The transmission scheduling module is part of the microcontroller’s interrupt controller, and is able to request additional information on a detected event via the bus interface. This information is then used to make scheduling decisions, specifying the behavior of RFReact. Defining waveforms to be transmitted by the system is a matter of giving a sequence of complex samples that represent the waveform. In this way, modulated data can be transmitted to communicate with the rest of the network. Finally demonstrate that RFReact is both versatile and precise with a reactive jammer that can demodulate large parts of 802.15.4 packets, decide whether to jam them or not, and execute the decisions while the packets are still on the air.

Zhenhua Liu et.al [4] focuses on developing mechanisms to localize a jammer. It first conducts jamming effect analysis to examine how a hearing range, e.g., the area from which a node can successfully receive and decode the packet, alters with the jammer's location and transmission power. Then, it show that the affected hearing range can be estimated purely by examining the network topology changes caused by jamming attacks. As such, we solve the jammer location estimation by constructing a least-squares problem, which exploits the changes of the hearing ranges. To evaluate the accuracy of localizing the jammer, it defines the localization error as the Euclidean distance between the estimated jammer's location and the true location. To capture the statistical characteristics, it studied the average errors under multiple experimental rounds and we presented both the means and the Cumulative Distribution Functions (CDF) of the localization error.

This approach does not depend on measuring signal strength inside the jammed area, nor does it require delivering information out of the jammed area. Thus, it works well in the jamming scenarios where network communication is disturbed. Additionally, compared with prior work which involves searching for the location of the jammer iteratively, our hearing-range-based algorithm finishes the location estimation in one step, significantly reducing the computation cost while achieving better performance.

Wenyuan Xu [5] examines issues associated with using power control both theoretically and experimentally. It begins by examining the two party, single-jammer scenario, where we explore the underlying communication theory associated with jamming. It note that the effect of the jammer upon source-receiver communications is not isotropic. We then discuss the potential for improving communication reliability through experiments conducted using Mica2 motes, and in particular explore the feasibility of power-control for competing against jammers. Next, turn to examining the more complicated scenario consisting of a multi-hop wireless network. Though study of the two-node network scenario reveals important insights associated with adapting the transmit power to cope with jamming, a study of the more general multihop network scenario carries more practical significance. In particular, the multihop network scenario, which corresponds to ad hoc and sensor network deployments, inherently involves more complicated interaction between network participants. Each node may have one or more neighbors and each node form links to their neighbor depending on the distance to their neighbors, their transmission power and the abient noise around. We will show that a dynamical power control protocol is necessary to adapt to the network topology. Finally show the complex jamming effect by applying the non-isotropic model of jamming to a multi-hop wireless network, and it is necessary to have a feed-back based power control protocol to compete withjamming interference.
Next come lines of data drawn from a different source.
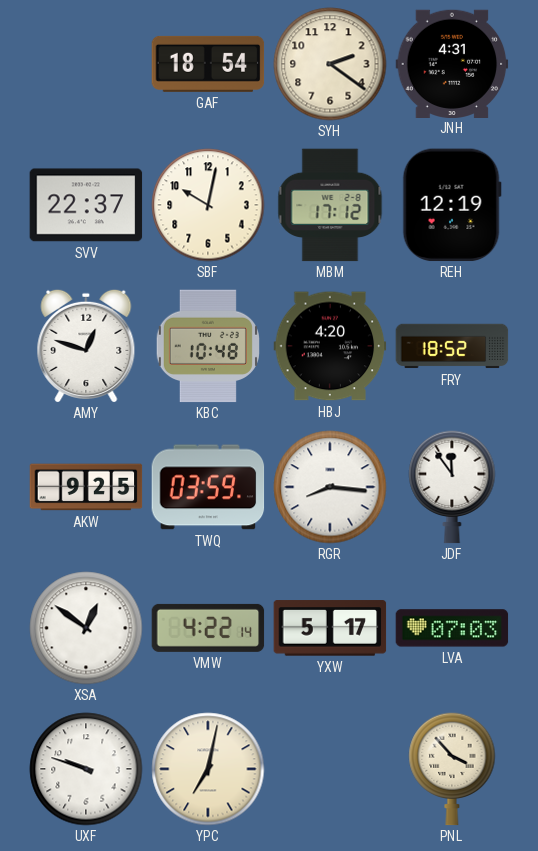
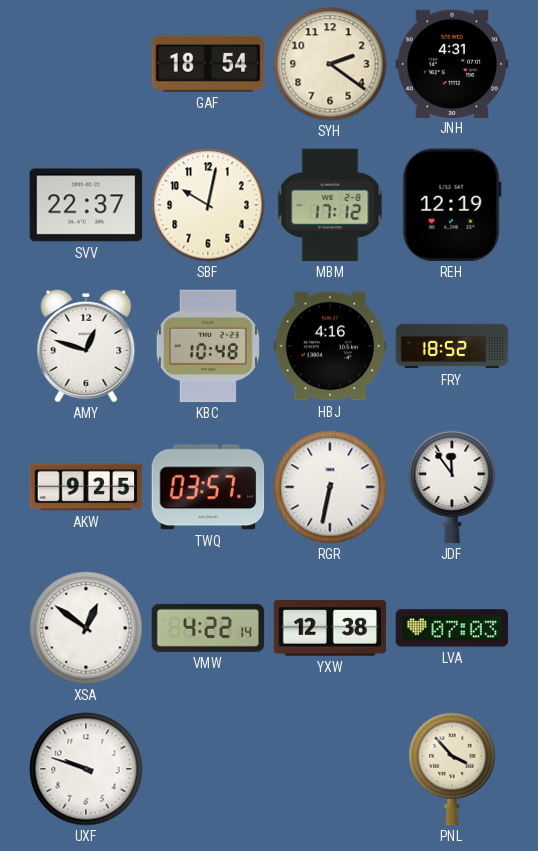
HBJ: 4:20 -> 4:16
TWQ: 03:59 -> 03:57
RGR: 8:16 -> 6:32
YXW: 5:17 -> 12:38
YPC: 7:02 -> none
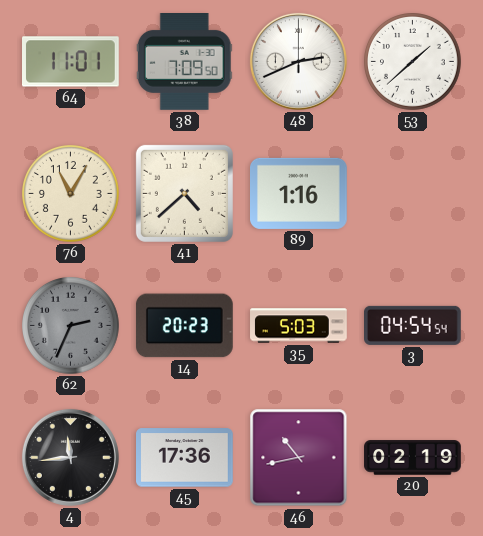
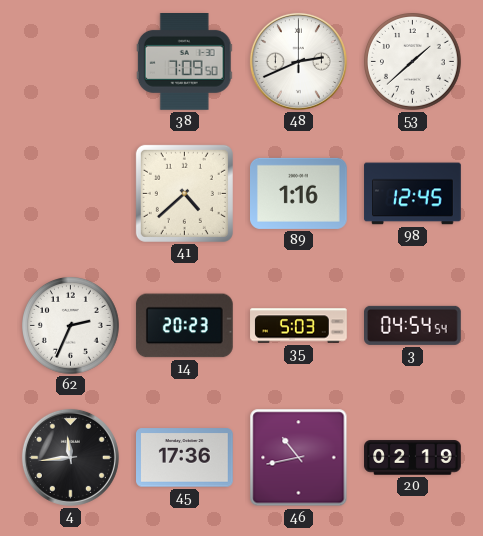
64: 11:01 -> none
76: 11:05 -> none
98: none -> 12:45
62 dial: grey -> white
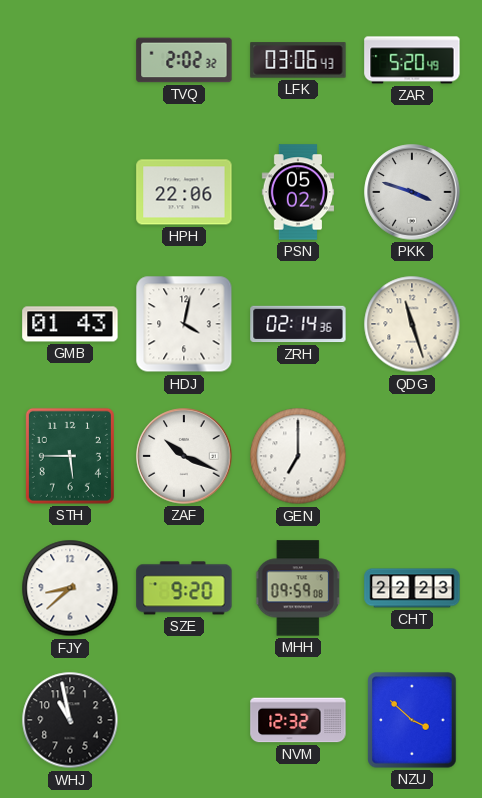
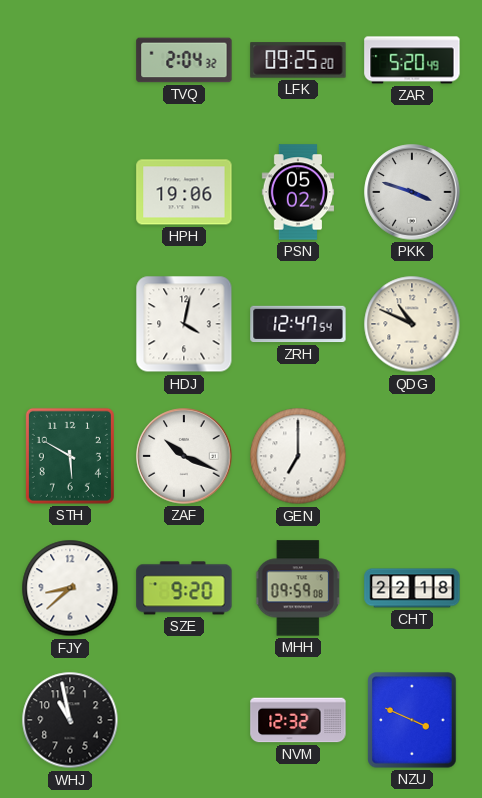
TVQ: 2:02 -> 2:04
LFK: 03:06 -> 09:25
HPH: 22:06 -> 19:06
GMB: 01:43 -> none
ZRH: 02:14 -> 12:47
QDG: 11:27 -> 10:49
STH: 5:45 -> 5:50
CHT: 22:23 -> 22:18
NZU: 3:52 -> 3:49
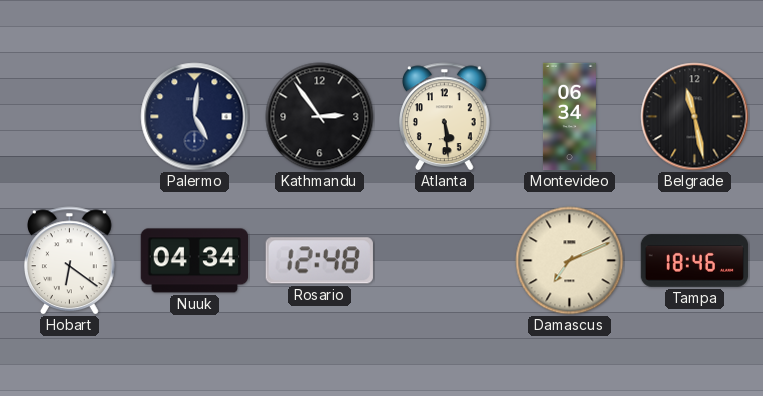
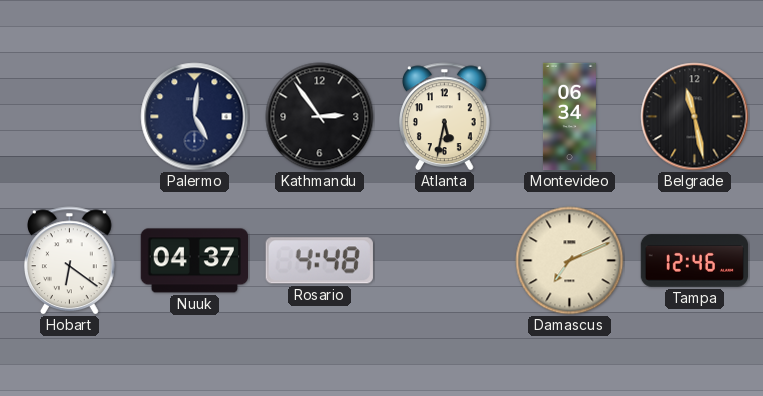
Atlanta: 5:29 -> 5:32
Nuuk: 04:34 -> 04:37
Rosario: 12:48 -> 4:48
Tampa: 18:46 -> 12:46
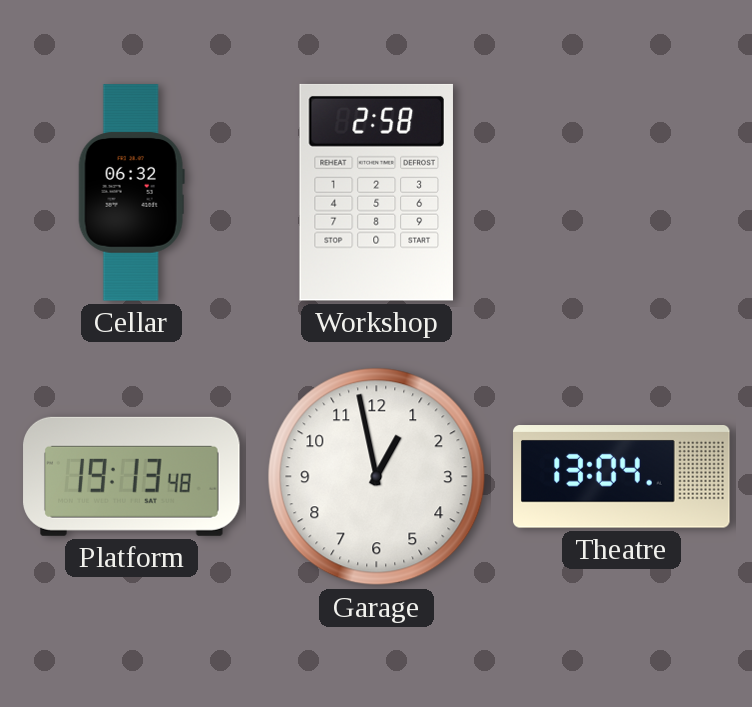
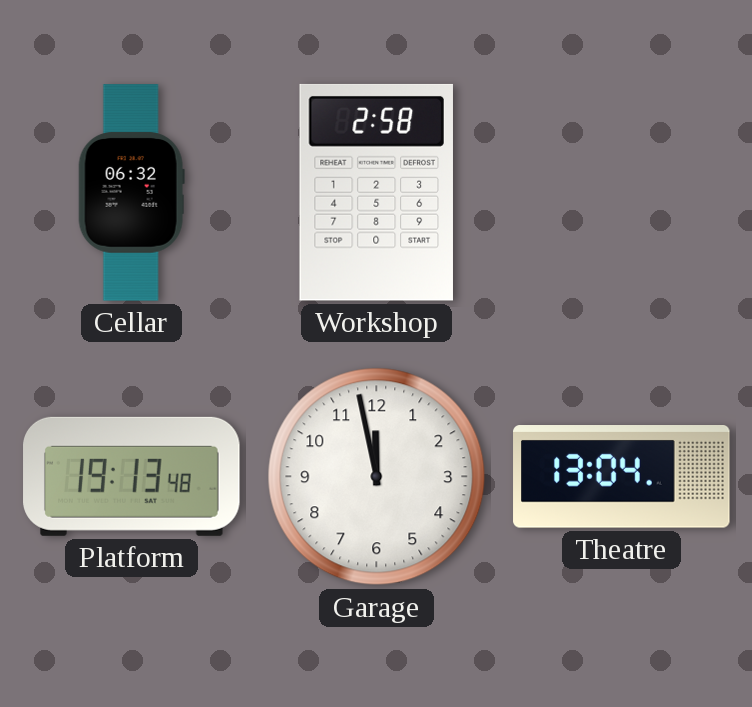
Garage: 12:58 -> 11:58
K. Siddhabathula et.al [6] propose collaborative detection, which evaluates the packet delivery ratio in an given area instead of a pair of nodes. The intuition is that the attacker often jams an area of his interest, not just two specific nodes. The benefit is that can detect jamming attacks in a much faster way. The protocol was tested against one constant jammer which was placed at various positions and at different orientation to jam different number of motes for each position and orientation of the jammer. The jammer was placed outside the perimeter of the network. The range of the TelosB motes is reduced in an indoor environment. To calculate the detection time, one of the non-jammed mote was connected to the computer. Whenever that mote received an alert message it would print the reception time on the system. This gave us the time at which detection was complete. To get the time when the attack was launched, another mote was also connected to the computer which sent a message to the jammer on reception of which the jammer starts the attack on the network. That mote will print the time when the jammer is launching the attack on the system screen. By taking the difference between the two times we get the detection time. For the detection time, the length of time intervals are configured in five different ways, i.e., five sets of experiments are conducted, each having different interval length. Finally it have evaluated the performance of our idea on TelosB motes. The results show that we can effectively and quickly detect jamming attacks.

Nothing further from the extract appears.